• _About this exercise_: Beneath this instruction is a block of data; output from it exactly the lines that run from the one containing "indue, alors il" through the one containing "transaction immobilière est", inclusive.

• _Exercise data_:
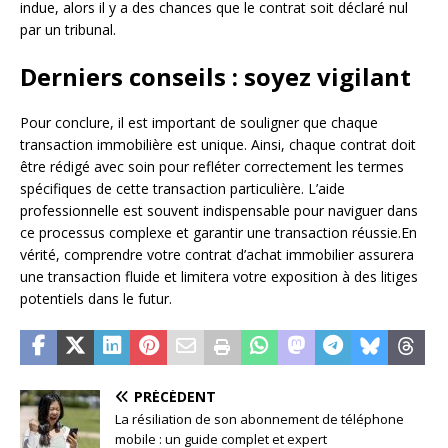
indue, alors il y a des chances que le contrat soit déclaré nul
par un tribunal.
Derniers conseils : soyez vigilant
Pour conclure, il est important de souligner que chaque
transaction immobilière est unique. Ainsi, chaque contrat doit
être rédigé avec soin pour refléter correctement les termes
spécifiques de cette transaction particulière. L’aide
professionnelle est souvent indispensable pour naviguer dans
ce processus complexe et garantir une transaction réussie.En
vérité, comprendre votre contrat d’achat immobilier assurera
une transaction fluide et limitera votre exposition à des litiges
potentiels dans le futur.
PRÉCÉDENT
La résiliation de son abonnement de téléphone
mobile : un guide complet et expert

...

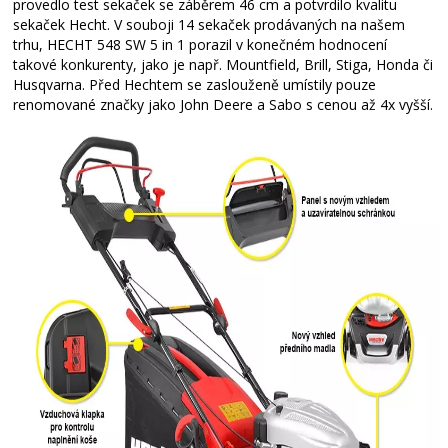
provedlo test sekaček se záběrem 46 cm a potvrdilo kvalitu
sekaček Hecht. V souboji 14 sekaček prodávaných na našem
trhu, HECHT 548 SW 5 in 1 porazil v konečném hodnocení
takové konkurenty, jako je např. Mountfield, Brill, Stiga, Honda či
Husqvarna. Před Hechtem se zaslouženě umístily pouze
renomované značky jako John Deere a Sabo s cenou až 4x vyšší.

• _Completed exercise_:
indue, alors il y a des chances que le contrat soit déclaré nul
par un tribunal.
Derniers conseils : soyez vigilant
Pour conclure, il est important de souligner que chaque
transaction immobilière est unique. Ainsi, chaque contrat doit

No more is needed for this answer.